Bus operator Stagecoach says the outside lanes of motorways in Strathclyde should be reserved for buses and coaches.

Transport Scotland’s current Managed Motorways study is considering the possibility of dedicating the hard shoulder of the M8 in Glasgow to buses (LTT 26 Oct). This, however, would see buses interrupted at each junction by other traffic crossing their path to join or leave the motorway.

Robert Andrew, managing director of Stagecoach Scotland, told LTT: “We see potential for bus and coach priorities on the urban motorway network in Glasgow, which we believe could benefit the thousands of passengers travelling into the city each week on bus services operated by many different operators. 

“With the development of technology and the advent of smart motorways, we believe that better use can be made of the road space on the Glasgow motorways, and one option is to allow bus and coach access to the hard shoulder.

“However, as buses using the M77 and M80, in particular, join the motorways before the urban area, it is our view that they could be taken away from the other vehicles joining and leaving at motorway junctions, by being given sole access to the existing outside lanes. We believe this could equally be made to work on the M8 motorway.”

The M8 is Glasgow’s cross-city motorway.
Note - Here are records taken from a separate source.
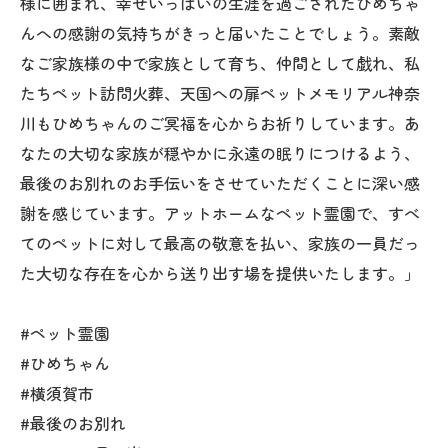
様に囲まれ、幸せいっぱいの生涯を過ごされたひめちゃ
んへの感謝の気持ちがきっと届いたことでしょう。素敵
なご家族様の中で家族として育ち、仲間として戯れ、私
たちペット訪問火葬、天国への扉ペットメモリアル神奈
川もひめちゃんのご冥福を心からお祈りしています。あ
なたの大切な家族が穏やかに永遠の眠りにつけるよう、
最後のお別れのお手伝いをさせていただくことに深い感
謝を感じています。アットホームなペット霊園で、すべ
てのペットに対して最高の敬意を払い、家族の一員だっ
た大切な存在を心から送り出す場を提供いたします。」
#ペット霊園
#ひめちゃん
#横須賀市
#最後のお別れ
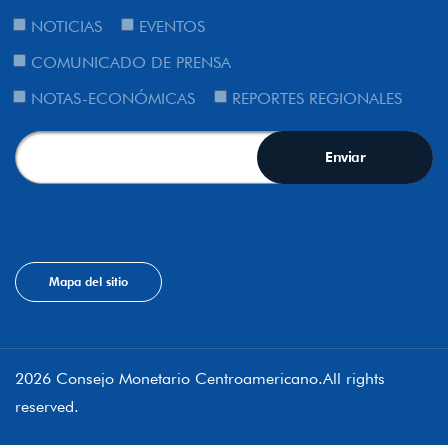
NOTICIAS
EVENTOS
COMUNICADO DE PRENSA
NOTAS-ECONÓMICAS
REPORTES REGIONALES
Mapa del sitio
2026 Consejo Monetario Centroamericano.All rights
reserved.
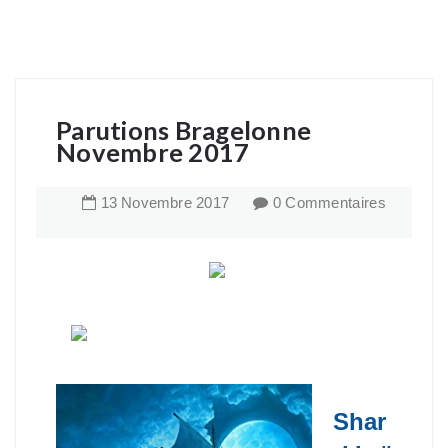
Parutions Bragelonne
Novembre 2017
13
Novembre
2017
0 Commentaires
Shar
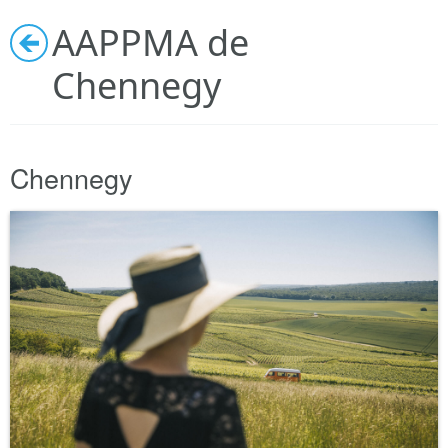
Découvrir
AAPPMA de
Chennegy
Autour de moi
Infos pratiques
Chennegy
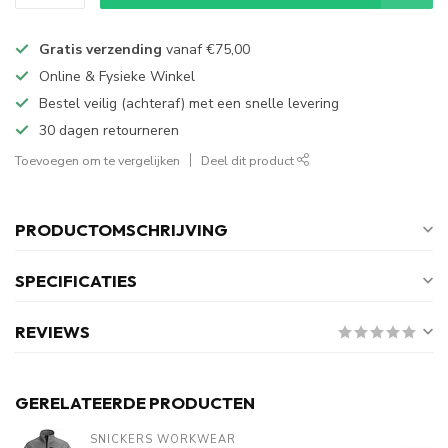
Gratis verzending
vanaf
€75,00
Online & Fysieke Winkel
Bestel veilig (achteraf) met een snelle levering
30 dagen retourneren
Toevoegen om te vergelijken
Deel dit product
PRODUCTOMSCHRIJVING
SPECIFICATIES
REVIEWS
GERELATEERDE PRODUCTEN
SNICKERS WORKWEAR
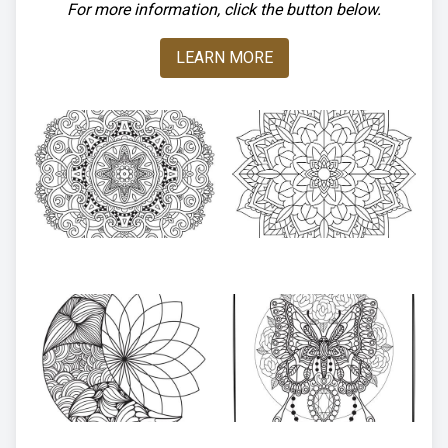
For more information, click the button below.
LEARN MORE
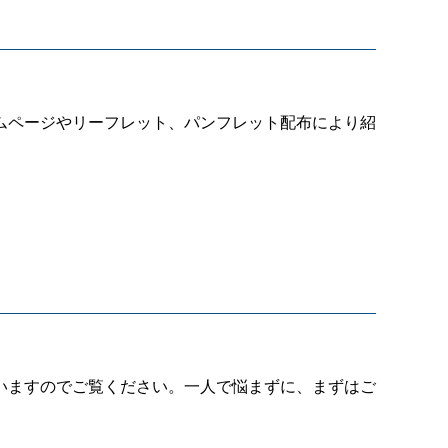
ムページやリーフレット、パンフレット配布により紹
いますのでご覧ください。一人で悩まずに、まずはご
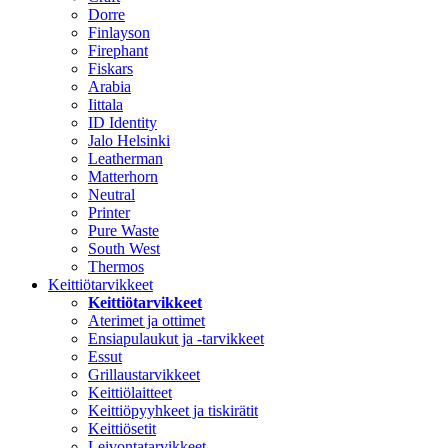
Dorre
Finlayson
Firephant
Fiskars
Arabia
Iittala
ID Identity
Jalo Helsinki
Leatherman
Matterhorn
Neutral
Printer
Pure Waste
South West
Thermos
Keittiötarvikkeet
Keittiötarvikkeet
Aterimet ja ottimet
Ensiapulaukut ja -tarvikkeet
Essut
Grillaustarvikkeet
Keittiölaitteet
Keittiöpyyhkeet ja tiskirätit
Keittiösetit
Leivontatarvikkeet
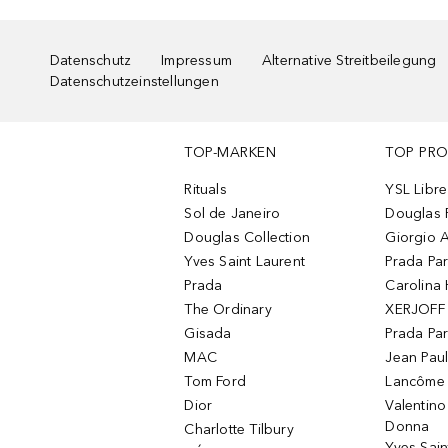
Datenschutz
Impressum
Alternative Streitbeilegung
Datenschutzeinstellungen
TOP-MARKEN
TOP PR
Rituals
YSL Libre
Sol de Janeiro
Douglas 
Douglas Collection
Giorgio A
Yves Saint Laurent
Prada Pa
Prada
Carolina 
The Ordinary
XERJOFF 
Gisada
Prada Pa
MAC
Jean Paul
Tom Ford
Lancôme L
Dior
Valentin
Donna
Charlotte Tilbury
Yves Sain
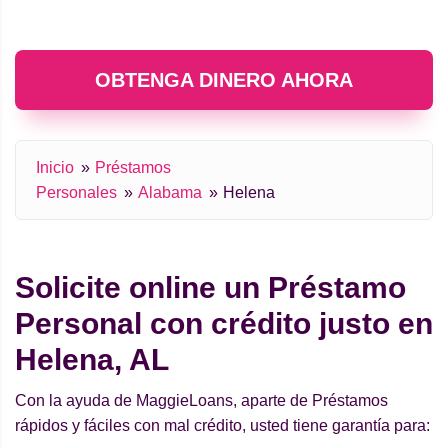
OBTENGA DINERO AHORA
Inicio
Préstamos
Personales
Alabama
Helena
Solicite online un Préstamo
Personal con crédito justo en
Helena, AL
Con la ayuda de MaggieLoans, aparte de Préstamos
rápidos y fáciles con mal crédito, usted tiene garantía para:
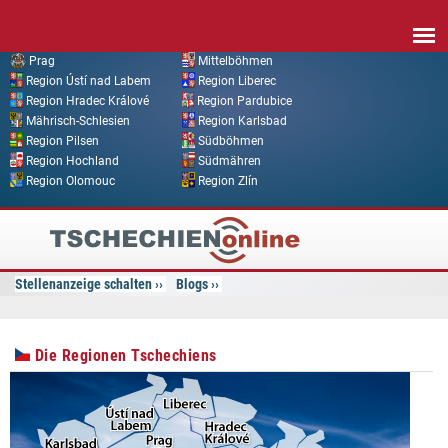
Direkt zum Inhalt
Prag
Mittelböhmen
Region Ústí nad Labem
Region Liberec
Region Hradec Králové
Region Pardubice
Mährisch-Schlesien
Region Karlsbad
Region Pilsen
Südböhmen
Region Hochland
Südmähren
Region Olomouc
Region Zlín
Tschechien
Online
Stellenanzeige schalten
Blogs
Die Regionen Tschechiens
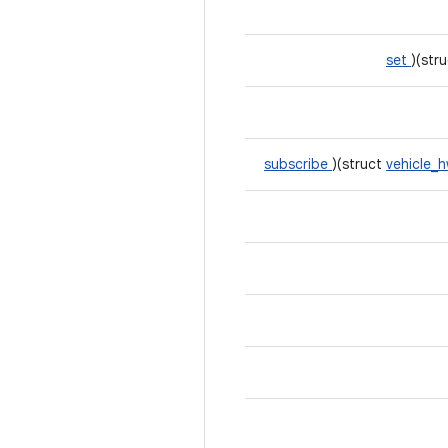
set
)(str
subscribe
)(struct
vehicle_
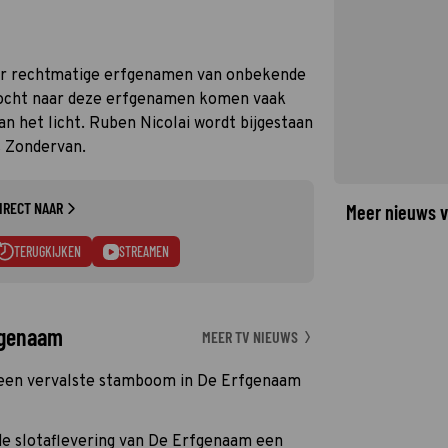
aar rechtmatige erfgenamen van onbekende
ktocht naar deze erfgenamen komen vaak
an het licht. Ruben Nicolai wordt bijgestaan
 Zondervan.
IRECT NAAR
Meer nieuws v
TERUGKIJKEN
STREAMEN
fgenaam
MEER TV NIEUWS
 een vervalste stamboom in De Erfgenaam
 de slotaflevering van De Erfgenaam een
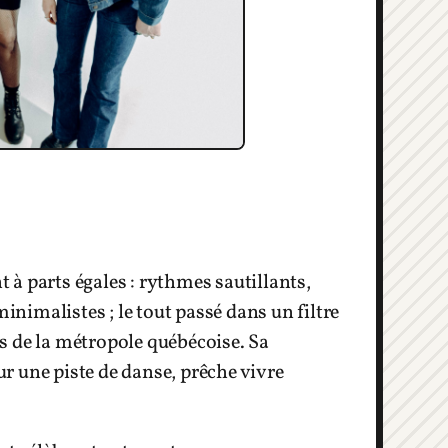
t à parts égales : rythmes sautillants,
imalistes ; le tout passé dans un filtre
s de la métropole québécoise. Sa
r une piste de danse, prêche vivre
The M77 and M80 lead in to the M8 from the south and north-west respectively.

Andrew pointed to the existing bus priority on the M90, west of Edinburgh. “There is already a successful scheme in place on the M90, where buses and coaches are permitted to use the hard shoulder, with the safeguard of a speed limit, from Halbeath to Ferrytoll, then continuing across the Forth Road Bridge onto the A90 with queue relocation measures from Dalmeny to Cramond Brig.”

Gavin Booth, director of Bus Users Scotland, recently told a Scottish Parliament committee: “Bus operators using the M8 are finding themselves held back by the sheer amount of traffic on the road. If buses were given a track or priority, they could get their passengers through much more quickly. That would persuade a lot of people to leave their cars, perhaps at park-and-ride sites, and travel into the city centre by bus.”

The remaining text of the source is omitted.